By Jacob Luecke
More than 20 miles into the Boston Marathon, Jennifer Anderson was feeling fatigued. Her biggest challenge stood right in front of her — Heartbreak Hill.
This hill of agony, perhaps the most famous gradient in all of running, stands near Boston College and was lined with hundreds of rowdy young spectators.
To make it up the hill, Jennifer fed off their energy.
“I veered over to high-five the people along the road and that just gave me a little more energy,” said Jennifer, Boone Hospital’s diabetes coordinator. “I was like, ‘these people are excited. I can do this.’”
Atop the hill, a giant inflatable arch encourages runners as they reach the summit. Jennifer read it as she passed: “The Heartbreak is Over.”

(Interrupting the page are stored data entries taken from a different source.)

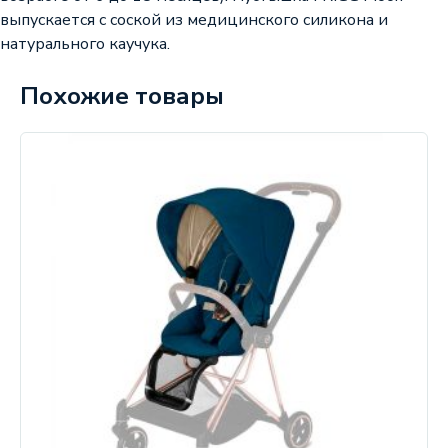
выпускается с соской из медицинского силикона и
натурального каучука.
Похожие товары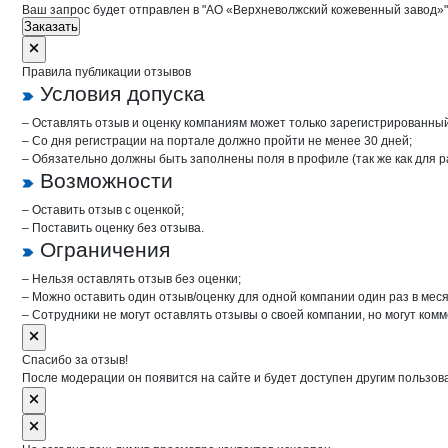
Ваш запрос будет отправлен в "АО «Верхневолжский кожевенный завод»".
Заказать
Правила публикации отзывов
Условия допуска
– Оставлять отзыв и оценку компаниям может только зарегистрированны
– Со дня регистрации на портале должно пройти не менее 30 дней;
– Обязательно должны быть заполнены поля в профиле (так же как для 
Возможности
– Оставить отзыв с оценкой;
– Поставить оценку без отзыва.
Ограничения
– Нельзя оставлять отзыв без оценки;
– Можно оставить один отзыв/оценку для одной компании один раз в меся
– Сотрудники не могут оставлять отзывы о своей компании, но могут комм
Спасибо за отзыв!
После модерации он появится на сайте и будет доступен другим пользов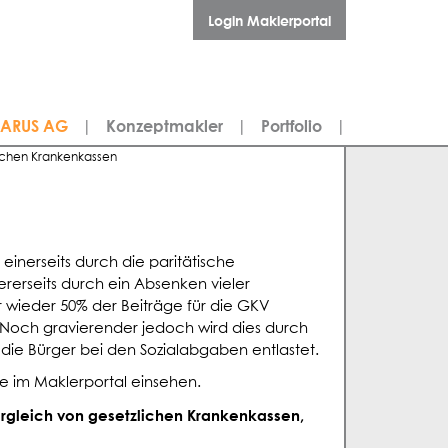
Login Maklerportal
LARUS AG
|
Konzeptmakler
|
Portfolio
|
ichen Krankenkassen
 einerseits durch die paritätische
rerseits durch ein Absenken vieler
 wieder 50% der Beiträge für die GKV
. Noch gravierender jedoch wird dies durch
die Bürger bei den Sozialabgaben entlastet.
ie im Maklerportal einsehen.
ergleich von gesetzlichen Krankenkassen,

But that wasn’t the case this year.
Jennifer, 38, had fed off the crowd’s energy all day long. She’d run seven marathons before, but nothing could compare to the excitement of Boston.
There were cheering people everywhere. She loved running by children and slapping their outreached hands.
“It’s such a big marathon and there’s just so many people. It’s just crazy how much fun it is,” she said. “You’re running 26 miles but it doesn’t really feel like it because there are people everywhere and there are so many things to see.”
After conquering Heartbreak Hill, Jennifer felt a little surprised she hadn’t seen her family members yet. She knew her husband, eight-year-old daughter, sister, sister-in-law, cousin and cousin’s husband where somewhere along the course. But even as she crossed 25 miles, there was no sign of them.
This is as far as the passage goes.